■ DATA TO PROCESS:
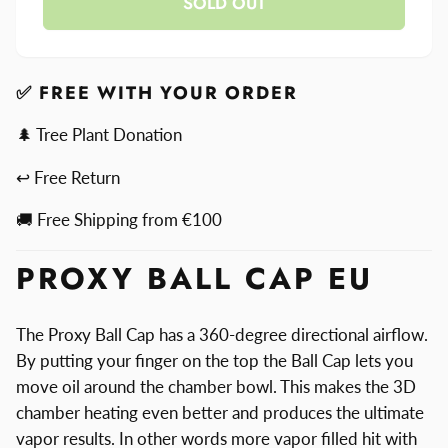
SOLD OUT
for
Ball
Proxy
Cap
Ball
Cap
✅ FREE WITH YOUR ORDER
🌲 Tree Plant Donation
↩ Free Return
🚚 Free Shipping from €100
PROXY BALL CAP EU
The Proxy Ball Cap has a 360-degree directional airflow.
By putting your finger on the top the Ball Cap lets you
move oil around the chamber bowl. This makes the 3D
chamber heating even better and produces the ultimate
vapor results. In other words more vapor filled hit with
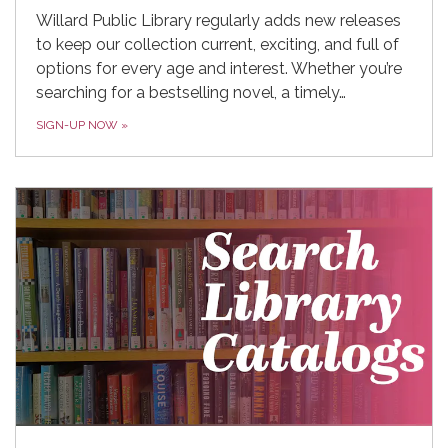
Willard Public Library regularly adds new releases
to keep our collection current, exciting, and full of
options for every age and interest. Whether you’re
searching for a bestselling novel, a timely…
SIGN-UP NOW
»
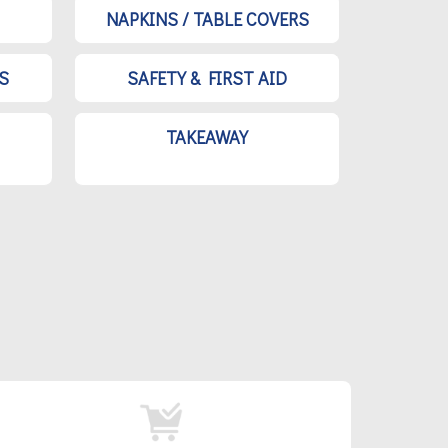
NAPKINS / TABLE COVERS
S
SAFETY & FIRST AID
TAKEAWAY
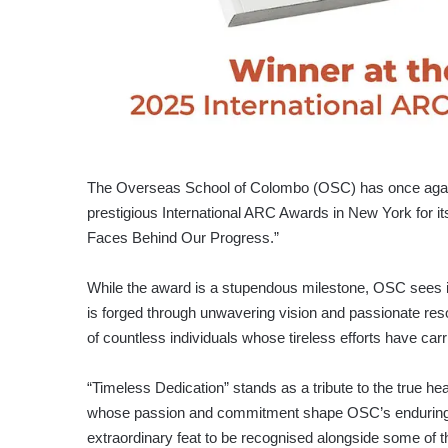
The Overseas School of Colombo (OSC) has once again 
prestigious International ARC Awards in New York for i
Faces Behind Our Progress.”
While the award is a stupendous milestone, OSC sees 
is forged through unwavering vision and passionate reso
of countless individuals whose tireless efforts have car
“Timeless Dedication” stands as a tribute to the true he
whose passion and commitment shape OSC’s enduring jo
extraordinary feat to be recognised alongside some of 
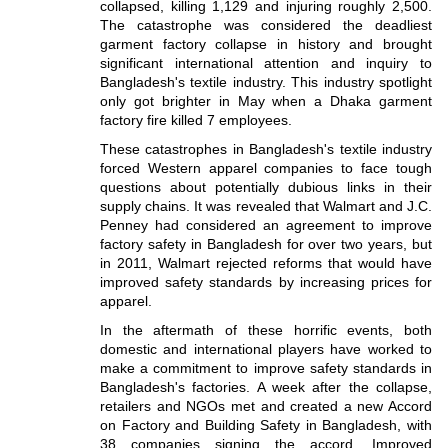
collapsed, killing 1,129 and injuring roughly 2,500.
The catastrophe was considered the deadliest
garment factory collapse in history and brought
significant international attention and inquiry to
Bangladesh's textile industry. This industry spotlight
only got brighter in May when a Dhaka garment
factory fire killed 7 employees.
These catastrophes in Bangladesh's textile industry
forced Western apparel companies to face tough
questions about potentially dubious links in their
supply chains. It was revealed that Walmart and J.C.
Penney had considered an agreement to improve
factory safety in Bangladesh for over two years, but
in 2011, Walmart rejected reforms that would have
improved safety standards by increasing prices for
apparel.
In the aftermath of these horrific events, both
domestic and international players have worked to
make a commitment to improve safety standards in
Bangladesh's factories. A week after the collapse,
retailers and NGOs met and created a new Accord
on Factory and Building Safety in Bangladesh, with
38 companies signing the accord. Improved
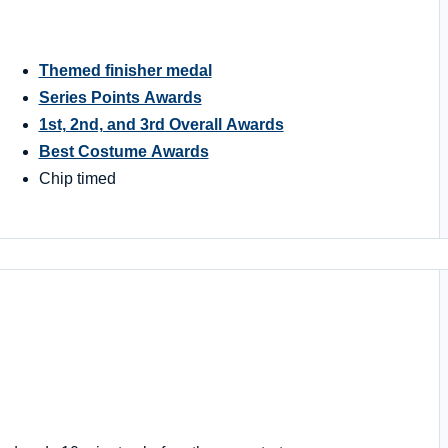
Themed finisher medal
Series Points Awards
1st, 2nd, and 3rd Overall Awards
Best Costume Awards
Chip timed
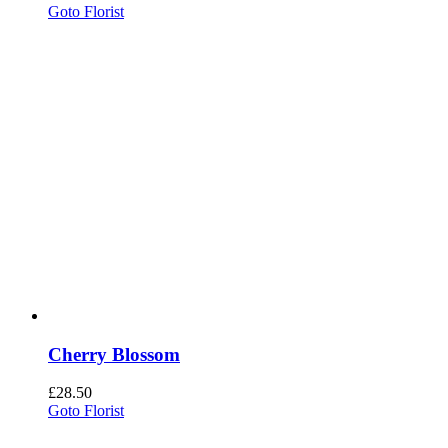
Goto Florist
Cherry Blossom
£
28.50
Goto Florist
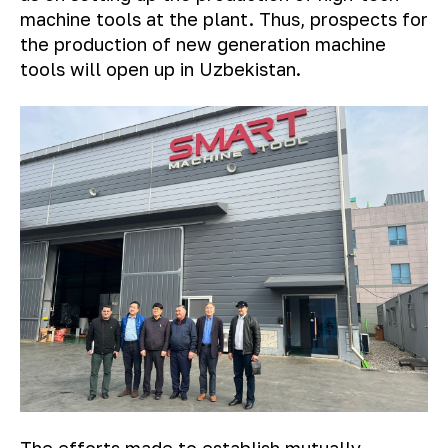
machine tools at the plant. Thus, prospects for
the production of new generation machine
tools will open up in Uzbekistan.
The efforts made to establish mutually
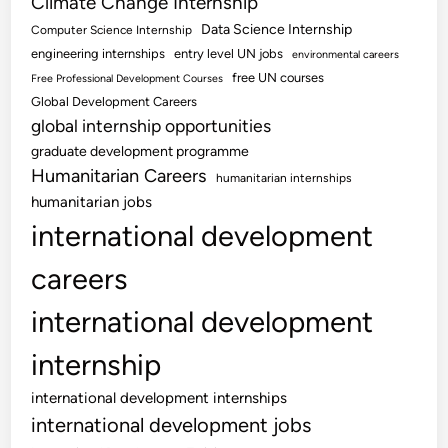
Climate Change Internship
Data Science Internship
Computer Science Internship
engineering internships
entry level UN jobs
environmental careers
free UN courses
Free Professional Development Courses
Global Development Careers
global internship opportunities
graduate development programme
Humanitarian Careers
humanitarian internships
humanitarian jobs
international development
careers
international development
internship
international development internships
international development jobs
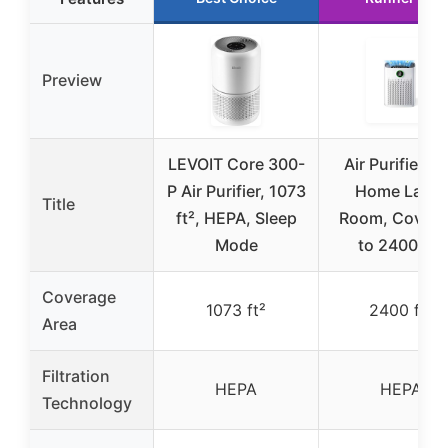
Preview
LEVOIT Core 300-
Air Purifiers f
P Air Purifier, 1073
Home Large
Title
ft², HEPA, Sleep
Room, Cover 
Mode
to 2400 Ft²
Coverage
1073 ft²
2400 ft²
Area
Filtration
HEPA
HEPA
Technology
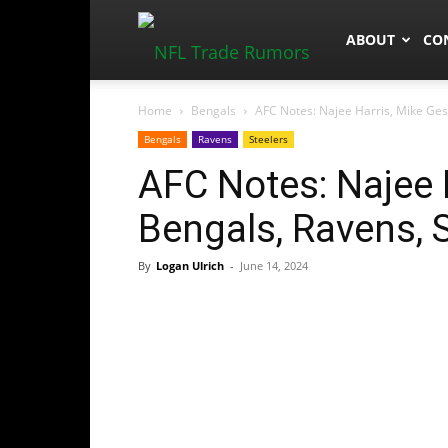
NFLTradeRum
ABOUT
CO
Home
Bengals
AFC Notes: Najee Harris, Mike Gesi
Bengals
Ravens
Steelers
AFC Notes: Najee H
Bengals, Ravens, 
By
Logan Ulrich
-
June 14, 2024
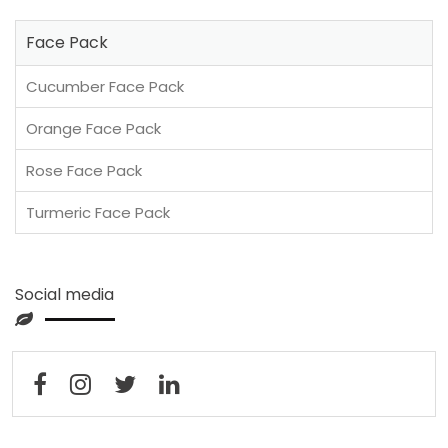
Face Pack
Cucumber Face Pack
Orange Face Pack
Rose Face Pack
Turmeric Face Pack
Social media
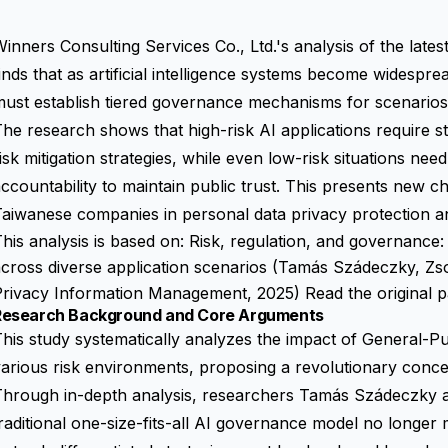
inners Consulting Services Co., Ltd.'s analysis of the late
inds that as artificial intelligence systems become widespre
ust establish tiered governance mechanisms for scenarios 
he research shows that high-risk AI applications require s
isk mitigation strategies, while even low-risk situations ne
ccountability to maintain public trust. This presents new c
Taiwanese companies in personal data privacy protection 
his analysis is based on: Risk, regulation, and governance: ev
across diverse application scenarios (Tamás Szádeczky, Z
Privacy Information Management, 2025)
Read the original 
Research Background and Core Arguments
his study systematically analyzes the impact of General-P
arious risk environments, proposing a revolutionary conce
Through in-depth analysis, researchers Tamás Szádeczky a
raditional one-size-fits-all AI governance model no longe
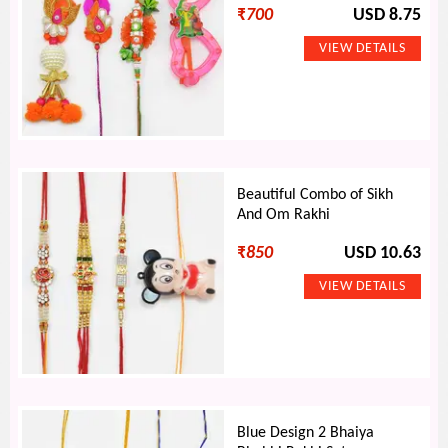
₹
700
USD 8.75
Beautiful Combo of Sikh
And Om Rakhi
₹
850
USD 10.63
Blue Design 2 Bhaiya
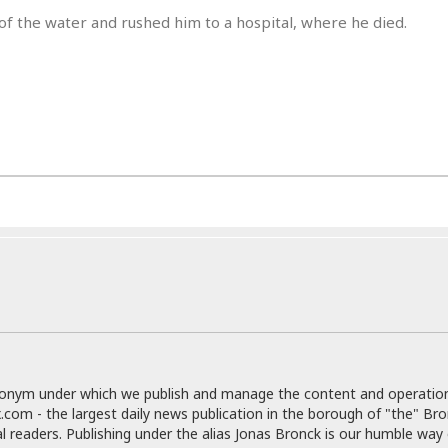
r
k
I
s
of the water and rushed him to a hospital, where he died.
a
s
t
t
c
a
e
S
t
l
r
i
i
i
n
g
o
a
P
h
n
n
l
t
s
u
s
K
s
e
N
o
☆
e
o
s
☆
i
t
h
☆
n
a
e
g
b
r
O
l
p
C
C
e
e
h
h
P
r
i
i
e
a
n
n
r
H
e
a
s
o
donym under which we publish and manage the content and operatio
s
M
o
u
.com - the largest daily news publication in the borough of "the" Br
e
i
n
s
al readers. Publishing under the alias Jonas Bronck is our humble way 
a
s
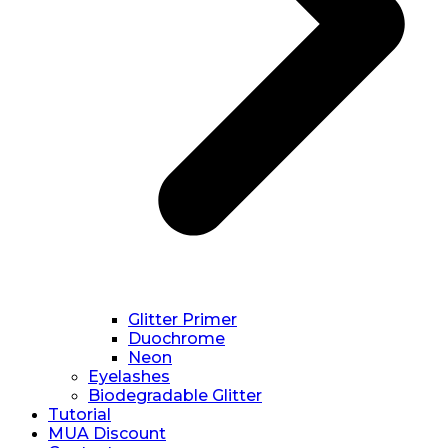
Glitter Primer
Duochrome
Neon
Eyelashes
Biodegradable Glitter
Tutorial
MUA Discount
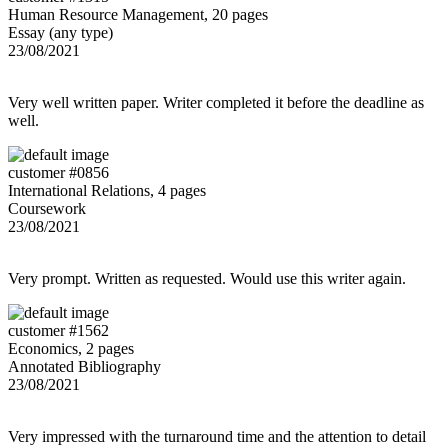
Human Resource Management, 20 pages
Essay (any type)
23/08/2021
Very well written paper. Writer completed it before the deadline as
well.
customer #0856
International Relations, 4 pages
Coursework
23/08/2021
Very prompt. Written as requested. Would use this writer again.
customer #1562
Economics, 2 pages
Annotated Bibliography
23/08/2021
Very impressed with the turnaround time and the attention to detail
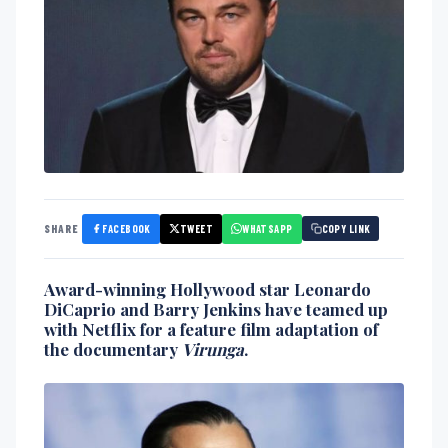
FACEBOOK
TWEET
WHATSAPP
SHARE
COPY LINK
Award-winning Hollywood star
Leonardo
DiCaprio
and
Barry Jenkins
have teamed up
with
Netflix
for a feature film adaptation of
the documentary
Virunga
.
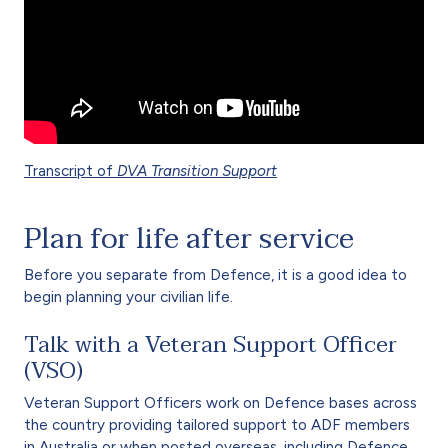
Transcript of
DVA Transition Support
Plan for life after service
Before you separate from Defence, it is a good idea to
begin planning your civilian life.
Talk with a Veteran Support Officer
(VSO)
Veteran Support Officers work on Defence bases across
the country providing tailored support to ADF members
in Australia or when posted overseas, including Defence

■ WHAT TO PRODUCE: Each line from the one that contains "By putting your" down to the one that contains "to keep our" is to be returned exactly as it stands above, both ends included, with pictures removed.

■ ANSWER FOR THE TASK:
By putting your finger on the top the Ball Cap lets you
move oil around the chamber bowl. This makes the 3D
chamber heating even better and produces the ultimate
vapor results. In other words more vapor filled hit with
Willard Public Library regularly adds new releases
to keep our collection current, exciting, and full of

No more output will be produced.